TL;DR: The Legendre transformation can be e.g. seen as the leading classical tree-level formula of a formal semiclassical Fourier transformation; which in turn is a Wick-rotated version of the Laplace transform, cf. my Phys.SE answer here.

Superficially, in Stephen Teitel's statistical physics example with Helmholtz free energy $$\begin{align} \exp&\left\{ -\frac{F(T,V,N;k_B)T^{-1}}{k_B}\right\}\cr~=~&\int\!\frac{dE}{\Delta E} \exp\left\{ -\frac{S(E,V,N)}{k_B}\right\}\exp\left\{ \frac{ET^{-1}}{k_B}\right\}, \end{align}\tag{2.8.23'}$$ the conjugate variables are energy $E$ and inverse temperature $T^{-1}$, with the Boltzmann constant $k_B$ playing the role of the semiclassical parameter.

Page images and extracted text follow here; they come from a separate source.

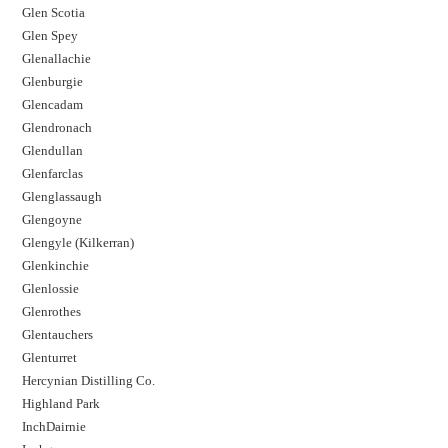
Glen Scotia
Glen Spey
Glenallachie
Glenburgie
Glencadam
Glendronach
Glendullan
Glenfarclas
Glenglassaugh
Glengoyne
Glengyle (Kilkerran)
Glenkinchie
Glenlossie
Glenrothes
Glentauchers
Glenturret
Hercynian Distilling Co.
Highland Park
InchDairnie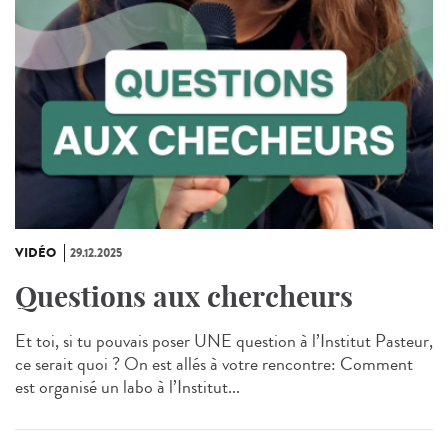
VIDÉO
29.12.2025
Questions aux chercheurs
Et toi, si tu pouvais poser UNE question à l’Institut Pasteur,
ce serait quoi ? On est allés à votre rencontre: Comment
est organisé un labo à l’Institut...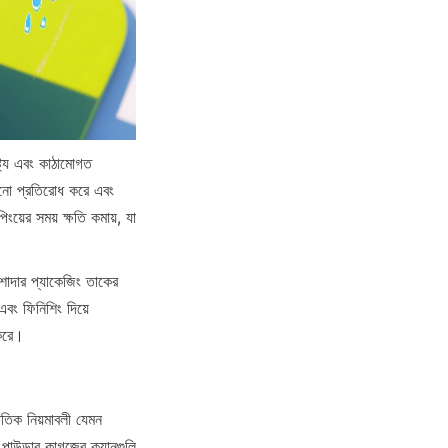
ট্য এবং কাঠামোগত 
ানো প্রতিরোধ করে এবং 
য়ের সময় ক্ষতি কমায়, যা 
েশাদার প্যাকেজিং তাকের 
বং ফিনিশিং দিয়ে 
 করে।
তিক নিয়মাবলী যেমন 
াউডার কাগজের ক্যানগুলি 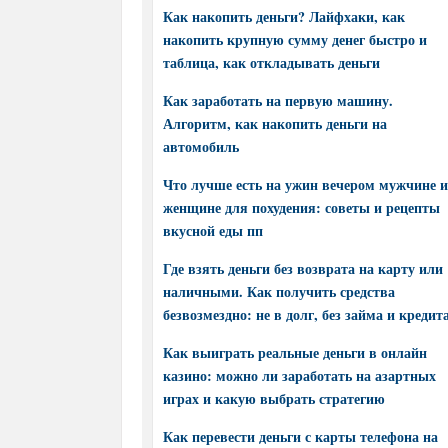
Как накопить деньги? Лайфхаки, как
накопить крупную сумму денег быстро и
таблица, как откладывать деньги
Как заработать на первую машину.
Алгоритм, как накопить деньги на
автомобиль
Что лучше есть на ужин вечером мужчине и
женщине для похудения: советы и рецепты
вкусной еды пп
Где взять деньги без возврата на карту или
наличными. Как получить средства
безвозмездно: не в долг, без займа и кредит
Как выиграть реальные деньги в онлайн
казино: можно ли заработать на азартных
играх и какую выбрать стратегию
Как перевести деньги с карты телефона на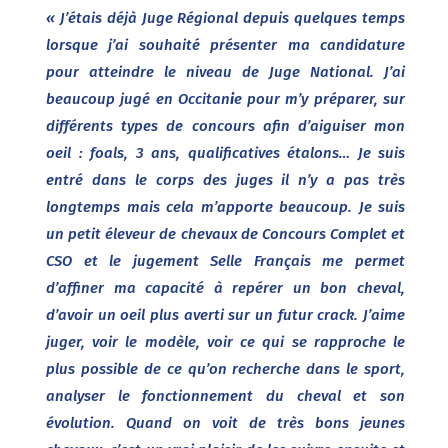
« J’étais déjà Juge Régional depuis quelques temps
lorsque j’ai souhaité présenter ma candidature
pour atteindre le niveau de Juge National. J’ai
beaucoup jugé en Occitan
i
e pour m’y préparer, sur
différents types de concours afin d’aiguiser mon
oeil : foals, 3 ans, qualificatives étalons…
Je suis
entré dans le corps des juges il n’y a pas très
longtemps mais cela m’apporte beaucoup. Je suis
un petit éleveur de chevaux de Concours Complet et
CSO et le jugement Selle Français me permet
d’affiner ma capacité à repérer un bon cheval,
d’avoir un oeil plus averti sur un futur crack.
J’aime
juger, voir le modèle, voir ce qui se rapproche le
plus possible de ce qu’on recherche dans le sport,
analyser le fonctionnement du cheval et son
évolution. Quand on voit de très bons jeunes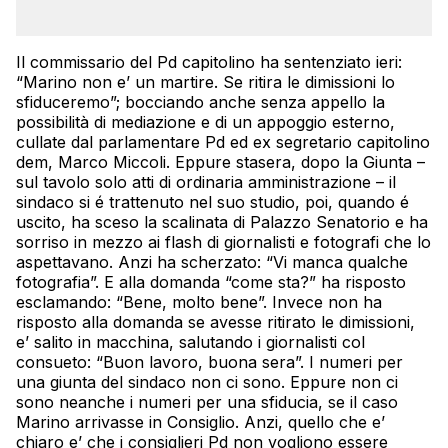
Il commissario del Pd capitolino ha sentenziato ieri:
“Marino non e’ un martire. Se ritira le dimissioni lo
sfiduceremo”; bocciando anche senza appello la
possibilità di mediazione e di un appoggio esterno,
cullate dal parlamentare Pd ed ex segretario capitolino
dem, Marco Miccoli. Eppure stasera, dopo la Giunta –
sul tavolo solo atti di ordinaria amministrazione – il
sindaco si é trattenuto nel suo studio, poi, quando é
uscito, ha sceso la scalinata di Palazzo Senatorio e ha
sorriso in mezzo ai flash di giornalisti e fotografi che lo
aspettavano. Anzi ha scherzato: “Vi manca qualche
fotografia”. E alla domanda “come sta?” ha risposto
esclamando: “Bene, molto bene”. Invece non ha
risposto alla domanda se avesse ritirato le dimissioni,
e’ salito in macchina, salutando i giornalisti col
consueto: “Buon lavoro, buona sera”. I numeri per
una giunta del sindaco non ci sono. Eppure non ci
sono neanche i numeri per una sfiducia, se il caso
Marino arrivasse in Consiglio. Anzi, quello che e’
chiaro e’ che i consiglieri Pd non vogliono essere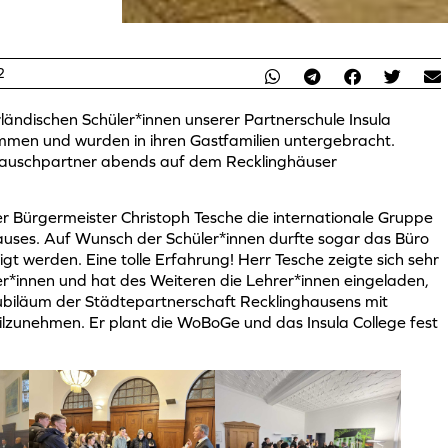
2
ändischen Schüler*innen unserer Partnerschule Insula
men und wurden in ihren Gastfamilien untergebracht.
tauschpartner abends auf dem Recklinghäuser
 Bürgermeister Christoph Tesche die internationale Gruppe
ses. Auf Wunsch der Schüler*innen durfte sogar das Büro
gt werden. Eine tolle Erfahrung! Herr Tesche zeigte sich sehr
er*innen und hat des Weiteren die Lehrer*innen eingeladen,
biläum der Städtepartnerschaft Recklinghausens mit
lzunehmen. Er plant die WoBoGe und das Insula College fest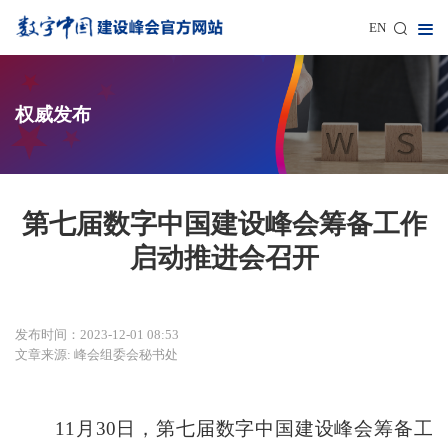
EN
权威发布
第七届数字中国建设峰会筹备工作
启动推进会召开
发布时间：2023-12-01 08:53
文章来源: 峰会组委会秘书处
11月30日，第七届数字中国建设峰会筹备工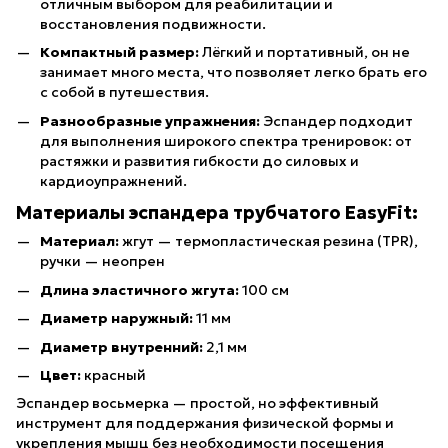
отличным выбором для реабилитации и
восстановления подвижности.
Компактный размер:
Лёгкий и портативный, он не
занимает много места, что позволяет легко брать его
с собой в путешествия.
Разнообразные упражнения:
Эспандер подходит
для выполнения широкого спектра тренировок: от
растяжки и развития гибкости до силовых и
кардиоупражнений.
Материалы эспандера трубчатого EasyFit:
Материал:
жгут — термопластическая резина (TPR),
ручки — неопрен
Длина эластичного жгута:
100 см
Диаметр наружный:
11 мм
Диаметр внутренний:
2,1 мм
Цвет:
красный
Эспандер восьмерка — простой, но эффективный
инструмент для поддержания физической формы и
укрепления мышц без необходимости посещения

However, a physically better motivated expansion in the thermodynamic limit $N\gg 1$ is to work with intrinsic variables $$\begin{align} \exp&\left\{ -N f(\beta,v,N^{-1})\beta\right\}\cr~=~&\int\!\frac{d\epsilon}{\Delta\epsilon} \exp\left\{ -N s(\epsilon,v,N^{-1})\right\}\exp\left\{ N\varepsilon\beta\right\}, \end{align}\tag{2.8.23"}$$ so that the conjugate variables are energy $\epsilon=E/N$ per particle and inverse temperature $\beta=1/k_BT$, with $N^{-1}$ playing the role of the semiclassical parameter, cf. LPZ's answer.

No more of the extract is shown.